Saturday, August 09, 2008

The Environmental Trail #1

My first big steps down the trail of environmental consciousness were through the book "Serve God, Save the Planet," but really I was preparing for those steps throughout my life. Appreciating the beauty, fragility and interconnectedness of nature as a whole has long been a part of my life through early camping trips with my family, campouts with the Boy Scouts, and then adventures planned by my friends and me. So if you really wanted to follow or just understand the process that brought me here, to my current thoughts, you really need to start out there. Go walk in the woods. Go float a river. Fly a kite. Watch birds. Sleep under the stars in your backyard. Visit a national park.

I think that going to these places, experiencing these "outdoor" type things, is more than just appreciating the beauty of the world around us, although that is a very good reason to go do those things. Instead, I think the importance comes more from the act of remembering that these places foster.

When we live in cities, in suburbs, we forget that we are actually dependent on the nature around us for our very survival. Food does not magically spring up at grocery stores. Gasoline does not condense out of the air into the fuel pumps. Electricity does not spontaneously and naturally flow through the wires that run to our houses and places of employ. Everything we do depends intimately on the natural world. Everything we see, whether a house, a car, a pair of Nike shoes, or the fajitas you ate last night for dinner, all of it comes from Nature. Someone mined the metal, harvested the grain, raised the beef, cut the trees...whatever the base product might be.

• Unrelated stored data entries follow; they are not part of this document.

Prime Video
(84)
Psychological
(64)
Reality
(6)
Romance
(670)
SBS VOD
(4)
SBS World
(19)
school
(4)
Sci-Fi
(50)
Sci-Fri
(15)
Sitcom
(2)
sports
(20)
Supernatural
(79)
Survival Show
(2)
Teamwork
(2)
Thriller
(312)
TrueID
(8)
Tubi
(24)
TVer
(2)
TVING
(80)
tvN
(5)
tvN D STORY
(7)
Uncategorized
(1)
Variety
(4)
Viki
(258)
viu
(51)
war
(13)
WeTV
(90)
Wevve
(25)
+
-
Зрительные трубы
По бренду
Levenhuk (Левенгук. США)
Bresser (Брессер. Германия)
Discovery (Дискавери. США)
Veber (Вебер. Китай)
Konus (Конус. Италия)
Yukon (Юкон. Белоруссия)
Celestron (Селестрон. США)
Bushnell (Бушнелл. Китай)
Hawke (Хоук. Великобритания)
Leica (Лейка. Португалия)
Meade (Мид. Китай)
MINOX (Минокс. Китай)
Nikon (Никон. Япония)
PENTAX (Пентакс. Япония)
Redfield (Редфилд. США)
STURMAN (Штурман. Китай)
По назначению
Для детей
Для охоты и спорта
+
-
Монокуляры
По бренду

The processes that companies use to give us our modern conveniences affect us in myriad ways. The electricity that runs a factory comes from coal that was strip mined out of hills - probably in West Virginia or other Appalachian states. Many of the machines that mill, stitch, or assemble require some kind of cooling...which usually comes from our streams and lakes. This water is fed in, and used to cool down the machines, making the water hot. It goes back into the source from which it was drawn. And that is the most benign interaction with the local water ways. Chemicals might be added in order to dye or treat fabrics, to wash products, to make a special finish. This chemical water solution will often be dumped back into the rivers and lakes. Heat and air and vapors from chemical processes are also loosed into the air, floating on air currents to surrounding areas, or countries a world away.

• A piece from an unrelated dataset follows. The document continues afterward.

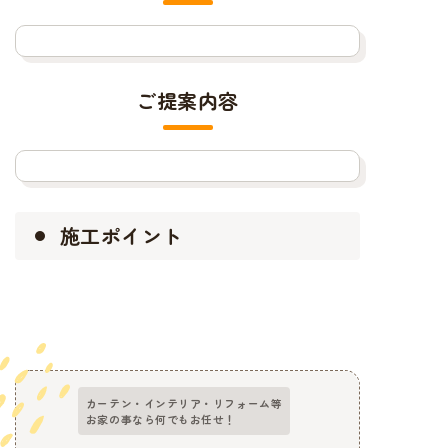
ご提案内容
施工ポイント
カーテン・インテリア・リフォーム等
お家の事なら何でもお任せ！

These interactions are found just in the creation of a product. Our air, our water, our land is forever altered by each and every thing we create.

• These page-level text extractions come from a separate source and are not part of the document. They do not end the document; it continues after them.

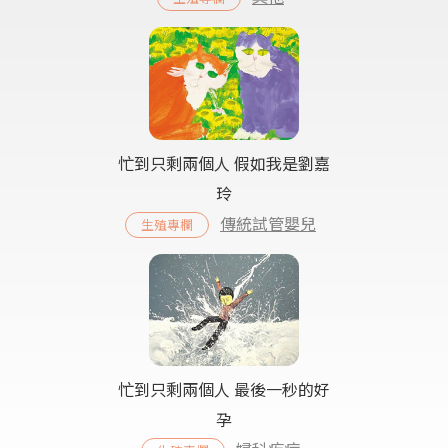
忙到只剩兩個人 假如我是劉嘉
玲
傳統試管嬰兒
生殖專欄
忙到只剩兩個人 最後一秒的好
孕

So when I read "Serve God, Save the Planet" I already had a sense of this interdependence. SGSP serve to take that interdependence and make it tangible. I had numbers - quanities of waste, cost of electricity. I had stories - devastating increases in environmental diseases and the damage they wrought on families. Most importantly, I also had solutions - I had actions, choices, presented in such a way that my own impact, while small, was still significant.

I began to conserve.

3 comments:

Adam said...

I assume you will be taking us along and describing your major changes (or minor ones that add up).

I will start... Not that I didn't have the desire to recycle before, but because of a recent visit by a good tall guy, we now have a paper bag full of items ready to be recycled.

Dana said...

Hello,

Cory Driver suggested I talk with you soon. I'm a senior at Purdue and applying for Teach For America. If you have some time this month, I would really appreciate hearing your experiences. My e-mail address is drslater@purdue.edu.

Thanks,
Dana Slater

TonyB said...

jake~

you better start posting on this blog again or else i will stop checking it. :) that is a threat from a friend.